BRIEF -
Repeat each line of the data below exactly, but skip the pictures.

EXERCISE DATA -
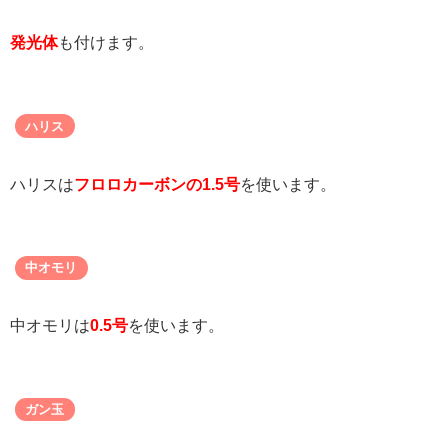
発光体
も付けます。
ハリス
ハリスは
フロロカーボンの1.5号
を使います。
中オモリ
中オモリは
0.5号
を使います。
ガン玉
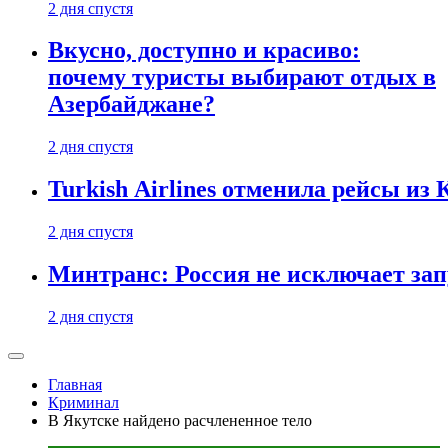
2 дня спустя
Вкусно, доступно и красиво:
почему туристы выбирают отдых в
Азербайджане?
2 дня спустя
Turkish Airlines отменила рейсы из
2 дня спустя
Минтранс: Россия не исключает зап
2 дня спустя
Главная
Криминал
В Якутске найдено расчлененное тело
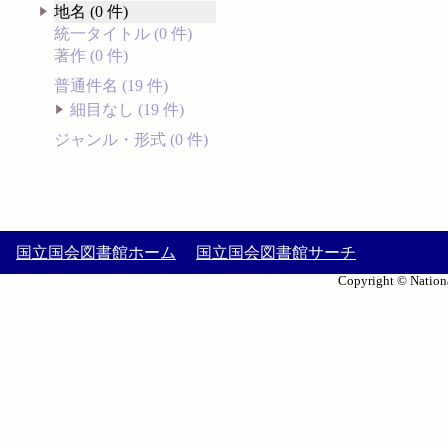
地名 (0 件)
統一タイトル (0 件)
著作 (0 件)
普通件名 (19 件)
細目なし (19 件)
ジャンル・形式 (0 件)
国立国会図書館ホーム
国立国会図書館サーチ
Copyright © Nationa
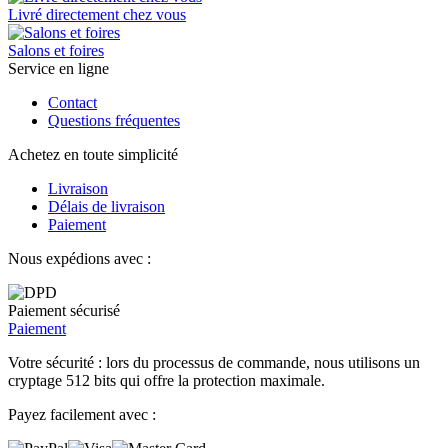
Livré directement chez vous
Salons et foires
Service en ligne
Contact
Questions fréquentes
Achetez en toute simplicité
Livraison
Délais de livraison
Paiement
Nous expédions avec :
Paiement sécurisé
Paiement
Votre sécurité : lors du processus de commande, nous utilisons un
cryptage 512 bits qui offre la protection maximale.
Payez facilement avec :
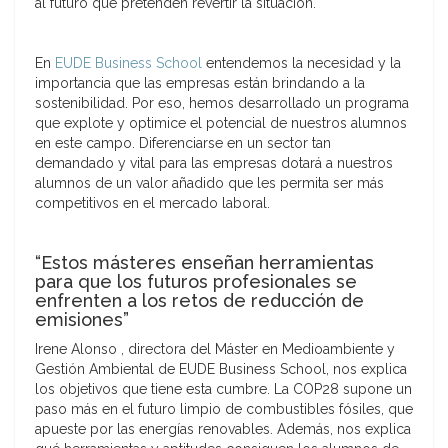
al futuro que pretenden revertir la situación.
En
EUDE Business School
entendemos la necesidad y la
importancia que las empresas están brindando a la
sostenibilidad. Por eso, hemos desarrollado un programa
que explote y optimice el potencial de nuestros alumnos
en este campo. Diferenciarse en un sector tan
demandado y vital para las empresas dotará a nuestros
alumnos de un valor añadido que les permita ser más
competitivos en el mercado laboral.
“Estos másteres enseñan herramientas
para que los futuros profesionales se
enfrenten a los retos de reducción de
emisiones”
Irene Alonso , directora del Máster en Medioambiente y
Gestión Ambiental de EUDE Business School, nos explica
los objetivos que tiene esta cumbre. La COP28 supone un
paso más en el futuro limpio de combustibles fósiles, que
apueste por las energías renovables. Además, nos explica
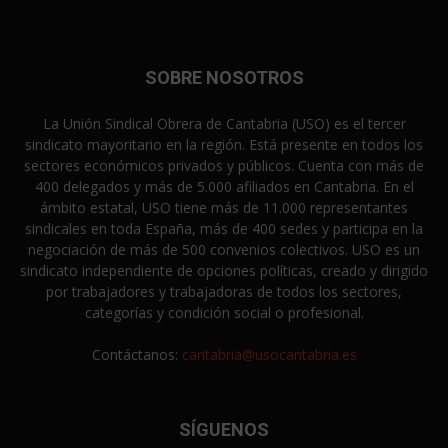
SOBRE NOSOTROS
La Unión Sindical Obrera de Cantabria (USO) es el tercer
sindicato mayoritario en la región. Está presente en todos los
sectores económicos privados y públicos. Cuenta con más de
400 delegados y más de 5.000 afiliados en Cantabria. En el
ámbito estatal, USO tiene más de 11.000 representantes
sindicales en toda España, más de 400 sedes y participa en la
negociación de más de 500 convenios colectivos. USO es un
sindicato independiente de opciones políticas, creado y dirigido
por trabajadores y trabajadoras de todos los sectores,
categorías y condición social o profesional.
Contáctanos:
cantabria@usocantabria.es
SÍGUENOS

ANSWER BELOW -
発光体
も付けます。
ハリス
ハリスは
フロロカーボンの1.5号
を使います。
中オモリ
中オモリは
0.5号
を使います。
ガン玉
2 дня спустя
Вкусно, доступно и красиво:
почему туристы выбирают отдых в
Азербайджане?
2 дня спустя
Turkish Airlines отменила рейсы из
2 дня спустя
Минтранс: Россия не исключает зап
2 дня спустя
Главная
Криминал
В Якутске найдено расчлененное тело
地名 (0 件)
統一タイトル (0 件)
著作 (0 件)
普通件名 (19 件)
細目なし (19 件)
ジャンル・形式 (0 件)
国立国会図書館ホーム
国立国会図書館サーチ
Copyright © Nationa
Livré directement chez vous
Salons et foires
Service en ligne
Contact
Questions fréquentes
Achetez en toute simplicité
Livraison
Délais de livraison
Paiement
Nous expédions avec :
Paiement sécurisé
Paiement
Votre sécurité : lors du processus de commande, nous utilisons un
cryptage 512 bits qui offre la protection maximale.
Payez facilement avec :
al futuro que pretenden revertir la situación.
En
EUDE Business School
entendemos la necesidad y la
importancia que las empresas están brindando a la
sostenibilidad. Por eso, hemos desarrollado un programa
que explote y optimice el potencial de nuestros alumnos
en este campo. Diferenciarse en un sector tan
demandado y vital para las empresas dotará a nuestros
alumnos de un valor añadido que les permita ser más
competitivos en el mercado laboral.
“Estos másteres enseñan herramientas
para que los futuros profesionales se
enfrenten a los retos de reducción de
emisiones”
Irene Alonso , directora del Máster en Medioambiente y
Gestión Ambiental de EUDE Business School, nos explica
los objetivos que tiene esta cumbre. La COP28 supone un
paso más en el futuro limpio de combustibles fósiles, que
apueste por las energías renovables. Además, nos explica
SOBRE NOSOTROS
La Unión Sindical Obrera de Cantabria (USO) es el tercer
sindicato mayoritario en la región. Está presente en todos los
sectores económicos privados y públicos. Cuenta con más de
400 delegados y más de 5.000 afiliados en Cantabria. En el
ámbito estatal, USO tiene más de 11.000 representantes
sindicales en toda España, más de 400 sedes y participa en la
negociación de más de 500 convenios colectivos. USO es un
sindicato independiente de opciones políticas, creado y dirigido
por trabajadores y trabajadoras de todos los sectores,
categorías y condición social o profesional.
Contáctanos:
cantabria@usocantabria.es
SÍGUENOS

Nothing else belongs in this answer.